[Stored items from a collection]
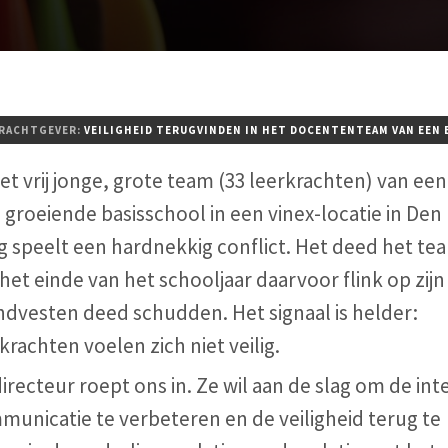
RACHTGEVER:
VEILIGHEID TERUGVINDEN IN HET DOCENTENTEAM VAN EEN
het vrij jonge, grote team (33 leerkrachten) van een
 groeiende basisschool in een vinex-locatie in Den
g speelt een hardnekkig conflict. Het deed het te
het einde van het schooljaar daarvoor flink op zijn
ndvesten deed schudden. Het signaal is helder:
krachten voelen zich niet veilig.
irecteur roept ons in. Ze wil aan de slag om de int
unicatie te verbeteren en de veiligheid terug te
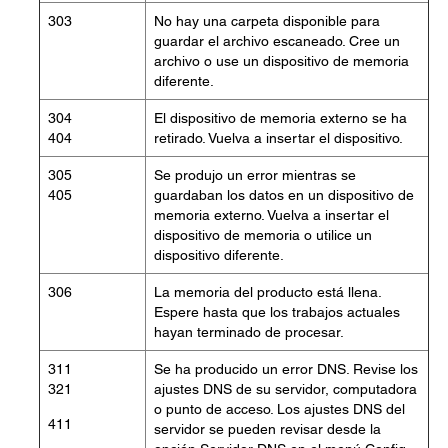
303
No hay una carpeta disponible para
guardar el archivo escaneado. Cree un
archivo o use un dispositivo de memoria
diferente.
304
El dispositivo de memoria externo se ha
404
retirado. Vuelva a insertar el dispositivo.
305
Se produjo un error mientras se
405
guardaban los datos en un dispositivo de
memoria externo. Vuelva a insertar el
dispositivo de memoria o utilice un
dispositivo diferente.
306
La memoria del producto está llena.
Espere hasta que los trabajos actuales
hayan terminado de procesar.
311
Se ha producido un error DNS. Revise los
321
ajustes DNS de su servidor, computadora
o punto de acceso. Los ajustes DNS del
411
servidor se pueden revisar desde la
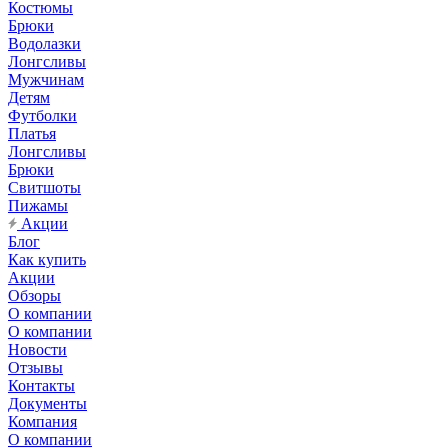
Костюмы
Брюки
Водолазки
Лонгсливы
Мужчинам
Детям
Футболки
Платья
Лонгсливы
Брюки
Свитшоты
Пижамы
Акции
Блог
Как купить
Акции
Обзоры
О компании
О компании
Новости
Отзывы
Контакты
Документы
Компания
О компании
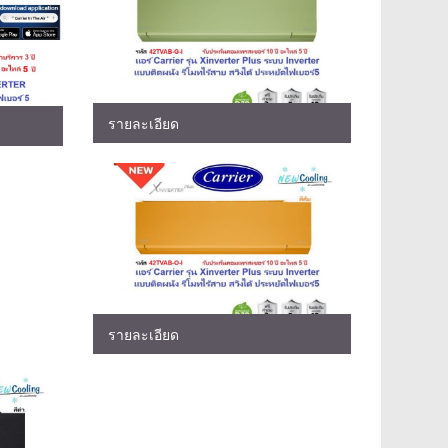
รายละเอียด
รายละเอียด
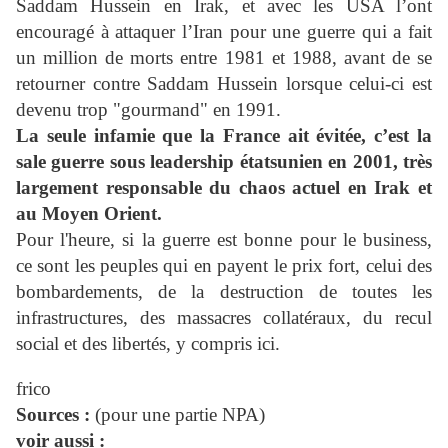
Saddam Hussein en Irak, et avec les USA l’ont
encouragé à attaquer l’Iran pour une guerre qui a fait
un million de morts entre 1981 et 1988, avant de se
retourner contre Saddam Hussein lorsque celui-ci est
devenu trop "gourmand" en 1991.
La seule infamie que la France ait évitée, c’est la
sale guerre sous leadership étatsunien en 2001, très
largement responsable du chaos actuel en Irak et
au Moyen Orient.
Pour l'heure, si la guerre est bonne pour le business,
ce sont les peuples qui en payent le prix fort, celui des
bombardements, de la destruction de toutes les
infrastructures, des massacres collatéraux, du recul
social et des libertés, y compris ici.
frico
Sources :
(pour une partie NPA)
voir aussi :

- _What you are asked to do_
Your task is to return the lines above, from the first one up to and including the line containing "La seule infamie", minus any pictures.

- _Output for this task_
RACHTGEVER:
VEILIGHEID TERUGVINDEN IN HET DOCENTENTEAM VAN EEN
het vrij jonge, grote team (33 leerkrachten) van een
 groeiende basisschool in een vinex-locatie in Den
g speelt een hardnekkig conflict. Het deed het te
het einde van het schooljaar daarvoor flink op zijn
ndvesten deed schudden. Het signaal is helder:
krachten voelen zich niet veilig.
irecteur roept ons in. Ze wil aan de slag om de int
unicatie te verbeteren en de veiligheid terug te
303
No hay una carpeta disponible para
guardar el archivo escaneado. Cree un
archivo o use un dispositivo de memoria
diferente.
304
El dispositivo de memoria externo se ha
404
retirado. Vuelva a insertar el dispositivo.
305
Se produjo un error mientras se
405
guardaban los datos en un dispositivo de
memoria externo. Vuelva a insertar el
dispositivo de memoria o utilice un
dispositivo diferente.
306
La memoria del producto está llena.
Espere hasta que los trabajos actuales
hayan terminado de procesar.
311
Se ha producido un error DNS. Revise los
321
ajustes DNS de su servidor, computadora
o punto de acceso. Los ajustes DNS del
411
servidor se pueden revisar desde la
Костюмы
Брюки
Водолазки
Лонгсливы
Мужчинам
Детям
Футболки
Платья
Лонгсливы
Брюки
Свитшоты
Пижамы
Акции
Блог
Как купить
Акции
Обзоры
О компании
О компании
Новости
Отзывы
Контакты
Документы
Компания
О компании
รายละเอียด
รายละเอียด
Saddam Hussein en Irak, et avec les USA l’ont
encouragé à attaquer l’Iran pour une guerre qui a fait
un million de morts entre 1981 et 1988, avant de se
retourner contre Saddam Hussein lorsque celui-ci est
devenu trop "gourmand" en 1991.
La seule infamie que la France ait évitée, c’est la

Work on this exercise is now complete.